Sonho e Cidade

- Acorda amore!

- Estamos chegando.

Si carina... peguei no sono e tive um sonho bom.

Nossa, que perfume gostoso! Abra mais a janela.

- Comprei ontem...

Sim, eu sei, e teu admirável bom gosto é amplo...

Mas me referi ao sublime aroma das árvores, e estão floridas, veja, sinta!

Note aquelas pessoas na margem do rio, pescando com os filhos, até supera Seul!

Olhe o chapéu daquela senhora no boulevard, que elegância e distinção!
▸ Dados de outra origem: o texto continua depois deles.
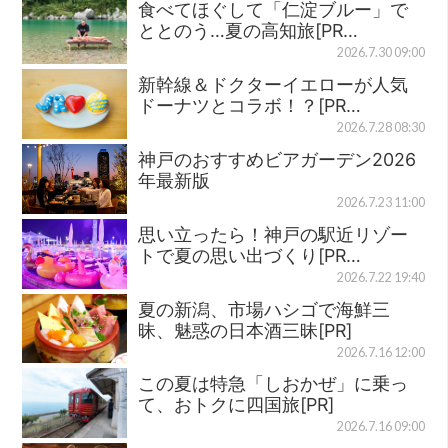
食べてほぐして「仁淀ブルー」で
ととのう…夏の高知旅[PR…
2026.7.30 09:00
新幹線＆ドクターイエローが人気
ドーナツとコラボ！？[PR…
2026.7.28 08:30
神戸のおすすめビアガーデン2026
年最新版
2026.7.23 11:00
思い立ったら！神戸の駅近リゾー
トで夏の思い出づくり[PR…
2026.7.22 19:40
夏の新潟、市場ハシゴで海鮮三
昧、魅惑の日本酒三昧[PR]
2026.7.16 12:00
この夏は特急「しおかぜ」に乗っ
て、おトクに四国旅[PR]
2026.7.16 09:00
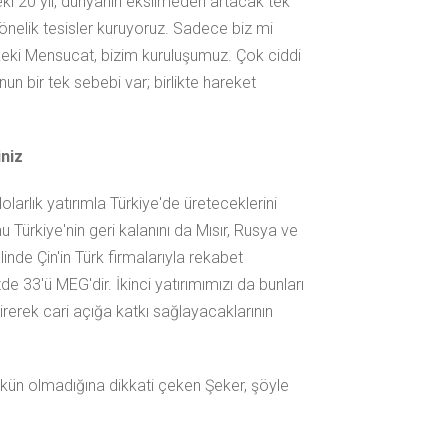
i 20 yıl, dünyanın eksilmeden artacak tek
nelik tesisler kuruyoruz. Sadece biz mi
 Zeki Mensucat, bizim kuruluşumuz. Çok ciddi
un bir tek sebebi var; birlikte hareket
niz
arlık yatırımla Türkiye'de üreteceklerini
 Türkiye'nin geri kalanını da Mısır, Rusya ve
nde Çin'in Türk firmalarıyla rekabet
 33'ü MEG'dir. İkinci yatırımımızı da bunları
rerek cari açığa katkı sağlayacaklarının
n olmadığına dikkati çeken Şeker, şöyle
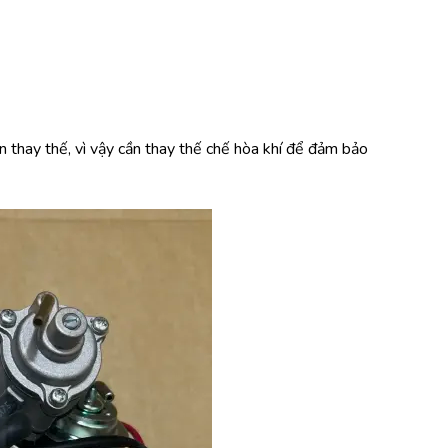
 thay thế, vì vậy cần thay thế chế hòa khí để đảm bảo 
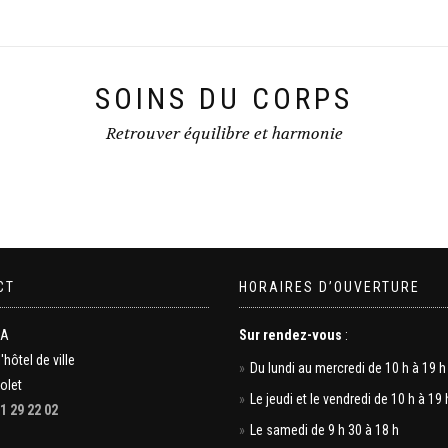
SOINS DU CORPS
Retrouver équilibre et harmonie
CT
HORAIRES D’OUVERTURE
MA
Sur rendez-vous
:
l'hôtel de ville
Du lundi au mercredi de 10 h à 19 h
olet
Le jeudi et le vendredi de 10 h à 19 
1 29 22 02
Le samedi de 9 h 30 à 18 h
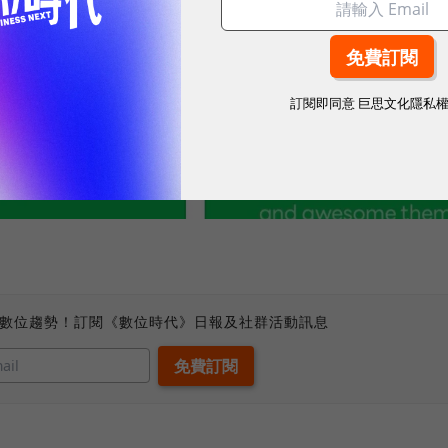
訂閱即同意
巨思文化隱私
、數位趨勢！訂閱《數位時代》日報及社群活動訊息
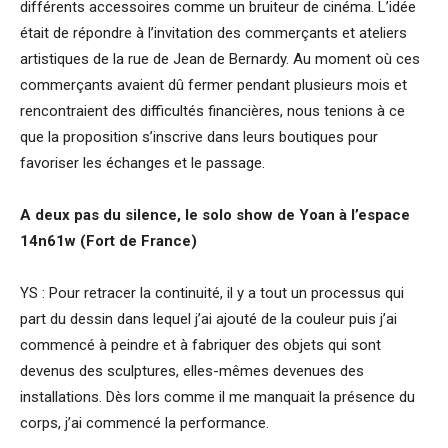
différents accessoires comme un bruiteur de cinéma. L’idée
était de répondre à l’invitation des commerçants et ateliers
artistiques de la rue de Jean de Bernardy. Au moment où ces
commerçants avaient dû fermer pendant plusieurs mois et
rencontraient des difficultés financières, nous tenions à ce
que la proposition s’inscrive dans leurs boutiques pour
favoriser les échanges et le passage.
A deux pas du silence, le solo show de Yoan à l
’
espace
14n61w (Fort de France)
YS : Pour retracer la continuité, il y a tout un processus qui
part du dessin dans lequel j’ai ajouté de la couleur puis j’ai
commencé à peindre et à fabriquer des objets qui sont
devenus des sculptures, elles-mêmes devenues des
installations. Dès lors comme il me manquait la présence du
corps, j’ai commencé la performance.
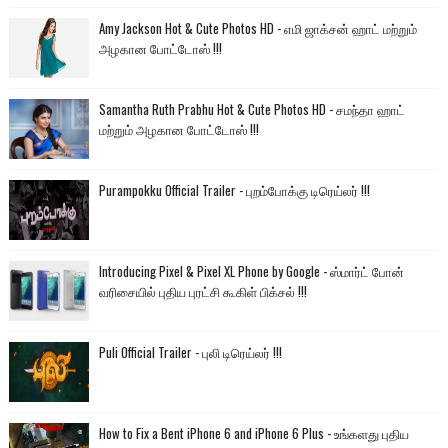
Amy Jackson Hot & Cute Photos HD - எமி ஜாக்சன் ஹாட் மற்றும்
அழகான போட்டோஸ் !!!
Samantha Ruth Prabhu Hot & Cute Photos HD - சமந்தா ஹாட்
மற்றும் அழகான போட்டோஸ் !!!
Purampokku Official Trailer - புறம்போக்கு டிரெய்லர் !!!
Introducing Pixel & Pixel XL Phone by Google - ஸ்மார்ட் போன்
வரிசையில் புதிய புரட்சி கூகிள் பிக்சல் !!!
Puli Official Trailer - புலி டிரெய்லர் !!!
How to Fix a Bent iPhone 6 and iPhone 6 Plus - உங்களது புதிய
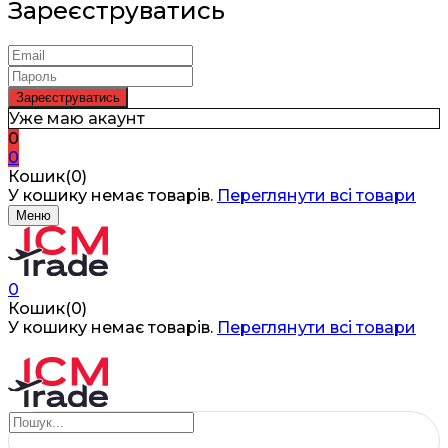
Зареєструватись
Уже маю акаунт
0
0
Кошик(0)
У кошику немає товарів.
Переглянути всі товари
Меню
0
Кошик(0)
У кошику немає товарів.
Переглянути всі товари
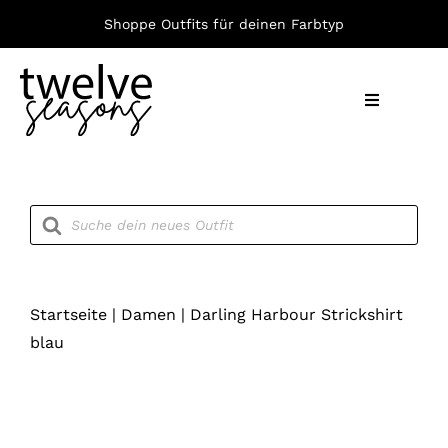
Zum
Shoppe Outfits für deinen Farbtyp
Inhalt
springen
Toggle
Navigation
Nach F
Products
search
Bekleid
Accesso
Startseite
|
Damen
|
Darling Harbour Strickshirt
blau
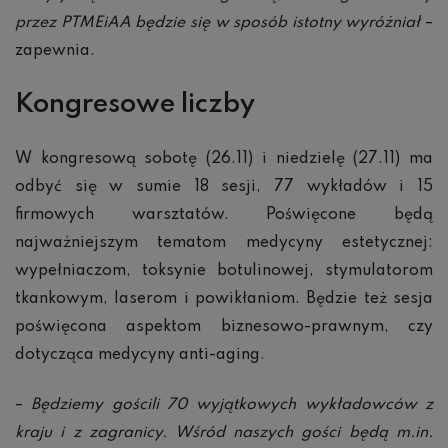
przez PTMEiAA będzie się w sposób istotny wyróżniał
–
zapewnia.
Kongresowe liczby
W kongresową sobotę (26.11) i niedzielę (27.11) ma
odbyć się w sumie 18 sesji, 77 wykładów i 15
firmowych warsztatów. Poświęcone będą
najważniejszym tematom medycyny estetycznej:
wypełniaczom, toksynie botulinowej, stymulatorom
tkankowym, laserom i powikłaniom. Będzie też sesja
poświęcona aspektom biznesowo-prawnym, czy
dotycząca medycyny anti-aging.
–
Będziemy gościli 70 wyjątkowych wykładowców z
kraju i z zagranicy. Wśród naszych gości będą m.in.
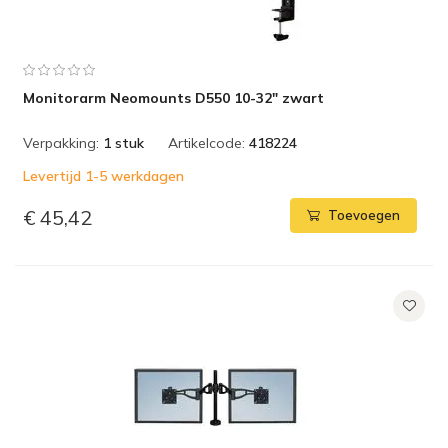
Monitorarm Neomounts D550 10-32" zwart
Verpakking:
1 stuk
Artikelcode:
418224
Levertijd 1-5 werkdagen
€ 45,42
Toevoegen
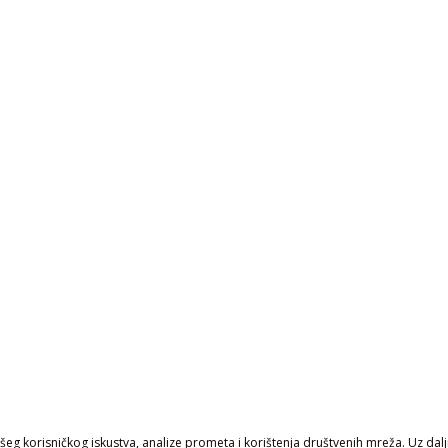
eg korisničkog iskustva, analize prometa i korištenja društvenih mreža. Uz daljn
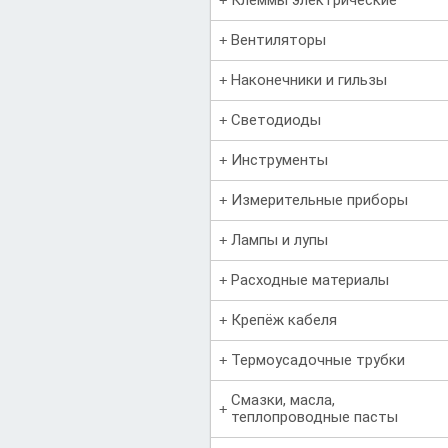
Вентиляторы
Наконечники и гильзы
Светодиоды
Инструменты
Измерительные приборы
Лампы и лупы
Расходные материалы
Крепёж кабеля
Термоусадочные трубки
Смазки, масла,
теплопроводные пасты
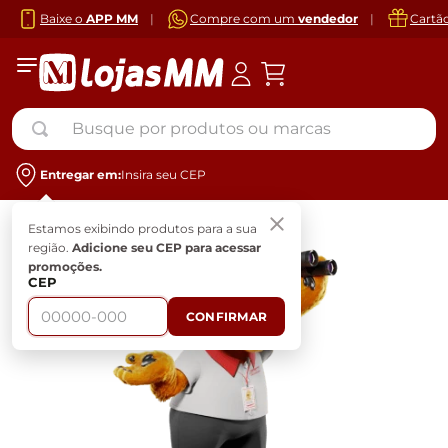
Baixe o
APP MM
|
Compre com um
vendedor
|
Cartã
Busque por produtos ou marcas
Entregar em:
Insira seu CEP
Estamos exibindo produtos para a sua
região.
Adicione seu CEP para acessar
promoções.
CEP
CONFIRMAR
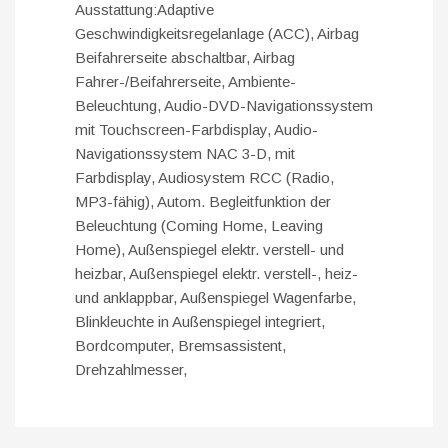
Ausstattung:Adaptive
Geschwindigkeitsregelanlage (ACC), Airbag
Beifahrerseite abschaltbar, Airbag
Fahrer-/Beifahrerseite, Ambiente-
Beleuchtung, Audio-DVD-Navigationssystem
mit Touchscreen-Farbdisplay, Audio-
Navigationssystem NAC 3-D, mit
Farbdisplay, Audiosystem RCC (Radio,
MP3-fähig), Autom. Begleitfunktion der
Beleuchtung (Coming Home, Leaving
Home), Außenspiegel elektr. verstell- und
heizbar, Außenspiegel elektr. verstell-, heiz-
und anklappbar, Außenspiegel Wagenfarbe,
Blinkleuchte in Außenspiegel integriert,
Bordcomputer, Bremsassistent,
Drehzahlmesser,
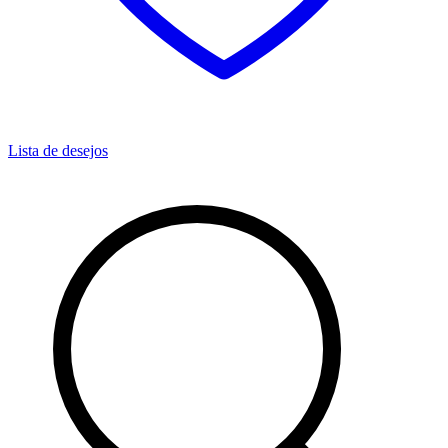
Lista de desejos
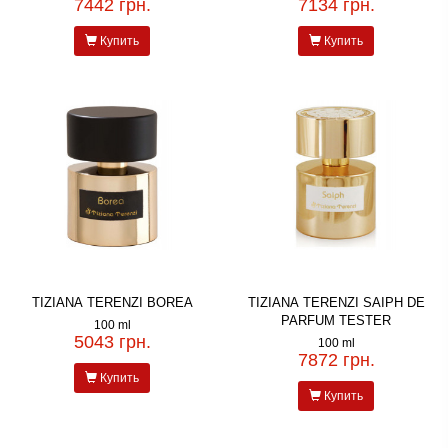
7442 грн.
7134 грн.
Купить
Купить
TIZIANA TERENZI BOREA
TIZIANA TERENZI SAIPH DE
PARFUM TESTER
100 ml
5043 грн.
100 ml
7872 грн.
Купить
Купить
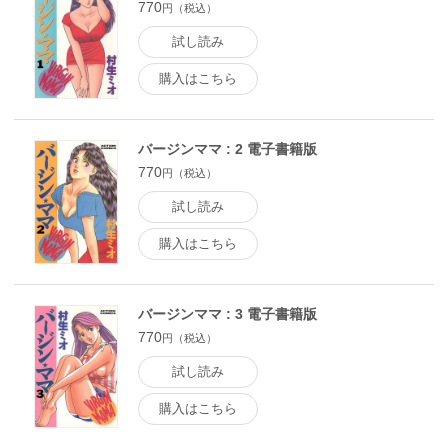
770
円（税込）
試し読み
購入はこちら
バージンママ : 2 電子書籍版
770
円（税込）
試し読み
購入はこちら
バージンママ : 3 電子書籍版
770
円（税込）
試し読み
購入はこちら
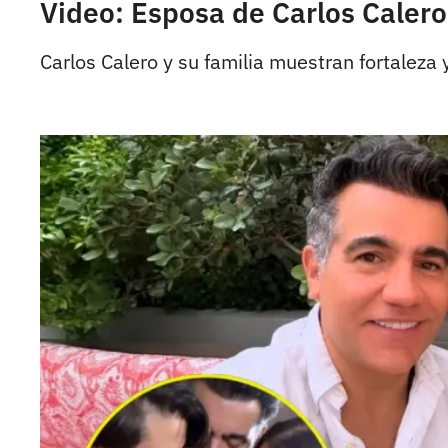
Video: Esposa de Carlos Calero
Carlos Calero y su familia muestran fortaleza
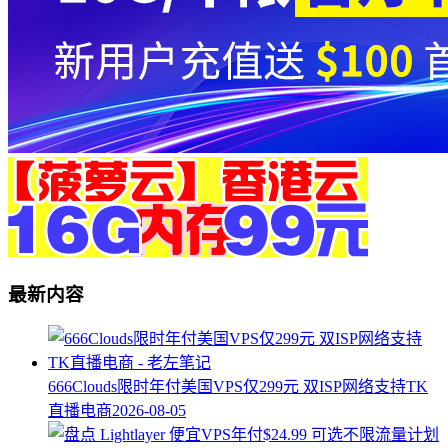
最新内容
666Clouds限时年付美国VPS仅299元 双ISP网络支持TK
直播电商
2026-08-05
- Depois do evento no Theatro Municipal e do Cine Belas Artes, podemos ir ali...

Começo a observar o que é rotineiro, o retrato fidedigno da cidadania local.

Fluxo silencioso dos veículos elétricos, buzinas gentis, menos trânsito...

Pouquíssimos postes, quase não existem mais neles cabos e fios.

- Nada de tênis pendurados neles pelo cadarço, eram senha do tráfico...

Nem vejo mais as abundantes pipas com linhas, pareciam teias nos fios!

- Muito menos pedrinhas amarradas nas linhas com cerol!

- Sinto que a molecada tomou jeito, notei o bom movimento daquela ciclovia.

Aquela mulher comendo uma pera... até ouço a melodia da deliciosa mordida!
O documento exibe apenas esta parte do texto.